### EXERCISE AIM
Give the data again exactly, without images.

### RECORDS TO PROCESS
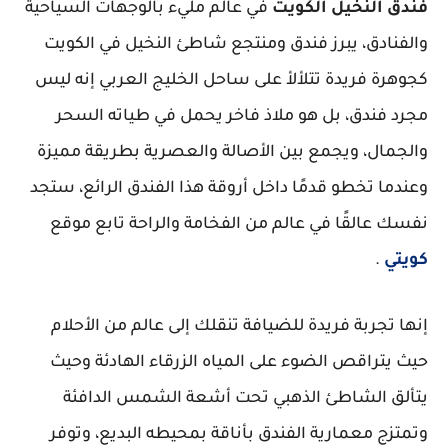
فندق النخيل الكويت
في عالم مليء بالوجهات السياحية
والفنادق، يبرز فندق ومنتجع شاطئ النخيل في الكويت
كجوهرة فريدة تتلألأ على ساحل الخليج العربي إنه ليس
مجرد فندق، بل هو ملاذ فاخر يحمل في طياته السحر
والجمال، ويجمع بين الأصالة والعصرية بطريقة مميزة
وعندما تخطو قدمًا داخل أروقة هذا الفندق الرائع، ستجد
نفسك عالقًا في عالم من الفخامة والراحة تابع موقع
كويتي
.
إنها تجربة فريدة للضيافة تنقلك إلى عالم من الأحلام
حيث يتراقص الضوء على المياه الزرقاء الهادئة وحيث
يتألق الشاطئ الذهبي تحت أشعة الشمس الدافئة
وتمتزج معمارية الفندق بأناقة بمحيطه البديع، وتوفر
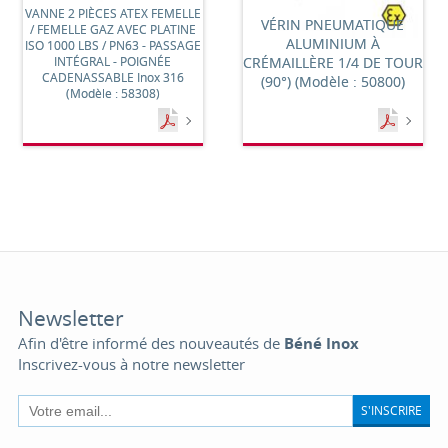
VANNE 2 PIÈCES ATEX FEMELLE
VÉRIN PNEUMATIQUE
/ FEMELLE GAZ AVEC PLATINE
ALUMINIUM À
ISO 1000 LBS / PN63 - PASSAGE
INTÉGRAL - POIGNÉE
CRÉMAILLÈRE 1/4 DE TOUR
CADENASSABLE Inox 316
(90°) (Modèle : 50800)
(Modèle : 58308)
Newsletter
Afin d'être informé des nouveautés de
Béné Inox
Inscrivez-vous à notre newsletter
S'INSCRIRE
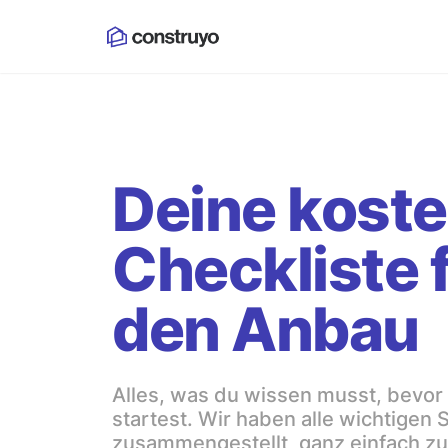
Deine kost
Checkliste 
den Anbau
Alles, was du wissen musst, bevo
startest. Wir haben alle wichtigen S
zusammengestellt, ganz einfach z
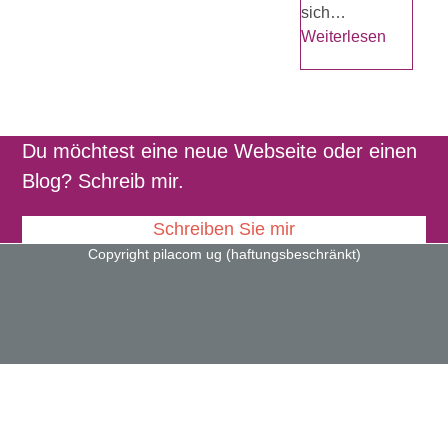
sich…
Weiterlesen
Du möchtest eine neue Webseite oder einen
Blog? Schreib mir.
Schreiben Sie mir
Copyright pilacom ug (haftungsbeschränkt)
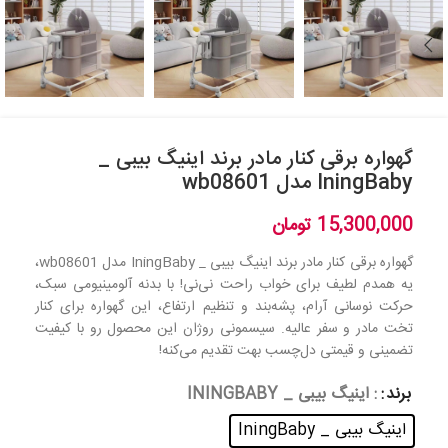
گهواره برقی کنار مادر برند اینیگ بیبی _
IningBaby مدل wb08601
15,300,000
تومان
گهواره برقی کنار مادر برند اینیگ بیبی _ IningBaby مدل wb08601،
یه همدم لطیف برای خواب راحت نی‌نی! با بدنه آلومینیومی سبک،
حرکت نوسانی آرام، پشه‌بند و تنظیم ارتفاع، این گهواره برای کنار
تخت مادر و سفر عالیه. سیسمونی روژان این محصول رو با کیفیت
تضمینی و قیمتی دل‌چسب بهت تقدیم می‌کنه!
برند
: اینیگ بیبی _ ININGBABY
اینیگ بیبی _ IningBaby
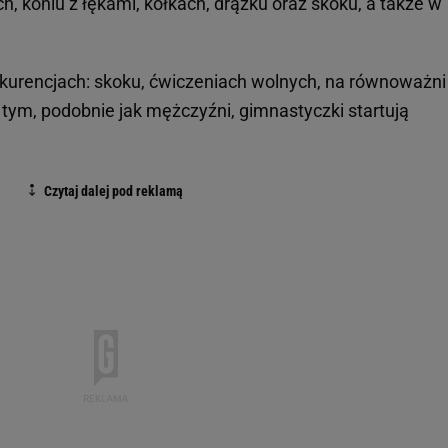
, koniu z łękami, kółkach, drążku oraz skoku, a także w
nkurencjach: skoku, ćwiczeniach wolnych, na równoważni 
ym, podobnie jak mężczyźni, gimnastyczki startują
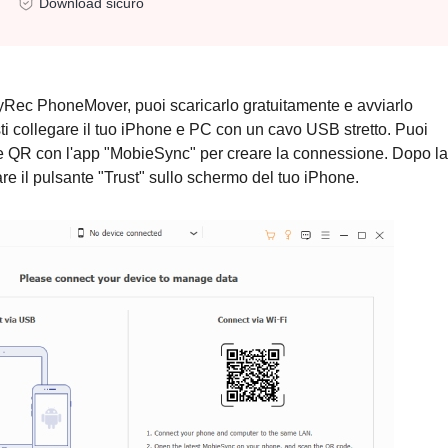
Download sicuro
nyRec PhoneMover, puoi scaricarlo gratuitamente e avviarlo
ti collegare il tuo iPhone e PC con un cavo USB stretto. Puoi
e QR con l'app "MobieSync" per creare la connessione. Dopo la
re il pulsante "Trust" sullo schermo del tuo iPhone.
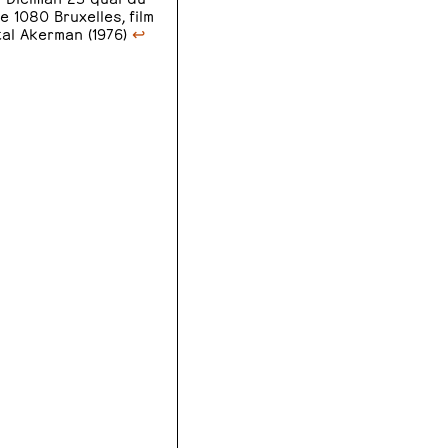
 1080 Bruxelles, film
al Akerman (1976)
↩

### RESPONSE FOR THIS EXERCISE
فندق النخيل الكويت
في عالم مليء بالوجهات السياحية
والفنادق، يبرز فندق ومنتجع شاطئ النخيل في الكويت
كجوهرة فريدة تتلألأ على ساحل الخليج العربي إنه ليس
مجرد فندق، بل هو ملاذ فاخر يحمل في طياته السحر
والجمال، ويجمع بين الأصالة والعصرية بطريقة مميزة
وعندما تخطو قدمًا داخل أروقة هذا الفندق الرائع، ستجد
نفسك عالقًا في عالم من الفخامة والراحة تابع موقع
كويتي
.
إنها تجربة فريدة للضيافة تنقلك إلى عالم من الأحلام
حيث يتراقص الضوء على المياه الزرقاء الهادئة وحيث
يتألق الشاطئ الذهبي تحت أشعة الشمس الدافئة
وتمتزج معمارية الفندق بأناقة بمحيطه البديع، وتوفر
VANNE 2 PIÈCES ATEX FEMELLE
VÉRIN PNEUMATIQUE
/ FEMELLE GAZ AVEC PLATINE
ALUMINIUM À
ISO 1000 LBS / PN63 - PASSAGE
INTÉGRAL - POIGNÉE
CRÉMAILLÈRE 1/4 DE TOUR
CADENASSABLE Inox 316
(90°) (Modèle : 50800)
(Modèle : 58308)
Newsletter
Afin d'être informé des nouveautés de
Béné Inox
Inscrivez-vous à notre newsletter
S'INSCRIRE
Deine kost
Checkliste 
den Anbau
Alles, was du wissen musst, bevo
startest. Wir haben alle wichtigen S
zusammengestellt, ganz einfach z
sich…
Weiterlesen
Du möchtest eine neue Webseite oder einen
Blog? Schreib mir.
Schreiben Sie mir
Copyright pilacom ug (haftungsbeschränkt)
گهواره برقی کنار مادر برند اینیگ بیبی _
IningBaby مدل wb08601
15,300,000
تومان
گهواره برقی کنار مادر برند اینیگ بیبی _ IningBaby مدل wb08601،
یه همدم لطیف برای خواب راحت نی‌نی! با بدنه آلومینیومی سبک،
حرکت نوسانی آرام، پشه‌بند و تنظیم ارتفاع، این گهواره برای کنار
تخت مادر و سفر عالیه. سیسمونی روژان این محصول رو با کیفیت
تضمینی و قیمتی دل‌چسب بهت تقدیم می‌کنه!
برند
: اینیگ بیبی _ ININGBABY
اینیگ بیبی _ IningBaby
, koniu z łękami, kółkach, drążku oraz skoku, a także w
nkurencjach: skoku, ćwiczeniach wolnych, na równoważni 
ym, podobnie jak mężczyźni, gimnastyczki startują
Download sicuro
nyRec PhoneMover, puoi scaricarlo gratuitamente e avviarlo
ti collegare il tuo iPhone e PC con un cavo USB stretto. Puoi
e QR con l'app "MobieSync" per creare la connessione. Dopo la
re il pulsante "Trust" sullo schermo del tuo iPhone.
 1080 Bruxelles, film
al Akerman (1976)
↩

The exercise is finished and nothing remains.